It is effective for psoriasis, particularly for palmar-plantar or scalp psoriasis, and also for PsA. The safety profile of apremilast is good with gastrointestinal symptoms being most common. Depression occurs in about 1% of patients, and it is recommended that patients receive appropriate discussion and counseling before apremilast is initiated to prevent worsening of depression or suicidality55.

Systemic therapy with biologic agents

Biologic drugs are indicated as the first of choice therapies in conjunction with systemic drugs for moderate-to-severe disease. British Association of Dermatologists (BAD) recommends using biologics instead of methotrexate and cyclosporine failure/intolerance/contraindications where psoriasis has another physical, psychological or work-related impact and (a) psoriasis is widespread or (b) psoriasis is severe and associated with poor function and/or high stress (e.g. cell disease) or affecting hard and difficult-to-patch areas such as the face, scalp, palms, feet, folds and genitals). BAD released some switching approaches in their 2017 guidelines: in stable condition, the target is 1 month between the last dose of the recent immunosuppressive regimen (excluding MTX) and the planned start date of the biologic.  In patients receiving MTX or other drugs for which a washout period may result in unstable disease, begin biologic therapy without a washout period. When it is no longer possible to stop preventive measures such as systemic immunosuppressant agent (e.g. if the disease flare is severe or dangerous), use appropriate therapy and discontinue treatment as soon as possible (e.g. when the response is minimal)60.  If there are comorbidities, biologics may be indicated as the first of choice treatment. Infliximab or adalimumab may be rational treatments for patients with plaque psoriasis and psoriatic arthritis. Biologics are now available to treat psoriasis and/or PsA61.

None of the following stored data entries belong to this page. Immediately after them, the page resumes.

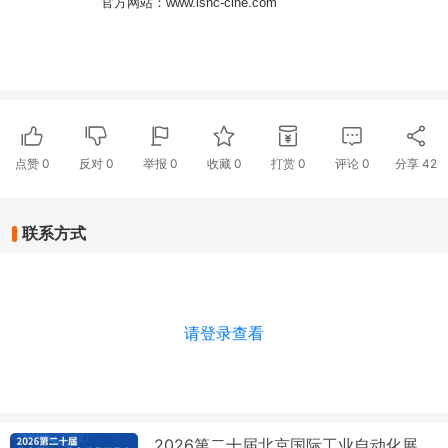
官方网站：
www
.ishc-cihe.com
点赞
0
反对
0
举报 0
收藏 0
打赏
0
评论
0
分享
42
联系方式
请登录查看
2026第二十届北京国际工业自动化展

Anti-Tumor Necrosis Factor-α agents (Anti-TNF- α agents):

One safety concern with TNF-alpha inhibitors is the increased risk for infection62. A second safety consideration is the peripheral and central demyelinating diseases development or exacerbation as well as autoimmune diseases such as multiple sclerosis and a lupus-like syndrome. A third safety concern is the probability to cause cancers63. A fourth safety concern is the possibility of vasculitis, granulomatous reactions, skin infections, psoriasis-like swellings, and other adverse skin reactions to infusions or injections64. A fifth safety concern is the hematologic toxicity risk62. The sixth safety concern regarding congestive heart failure (CHF). Anti-TNF-α agents are avoided in patients with HF stage C & D56 and should be discontinued in patients with mild CHF due to the development of new respiratory symptoms of CHF65. Despite the above mentioned are safety concerns for adalimumab, certolizumab, etanercept, and infliximab, their safety issues are inconsistent. For instance, the risk of tuberculosis (TB) is with minimum for etanercept and with maximum for infliximab41. However, these agents are avoided in individuals with tuberculosis56.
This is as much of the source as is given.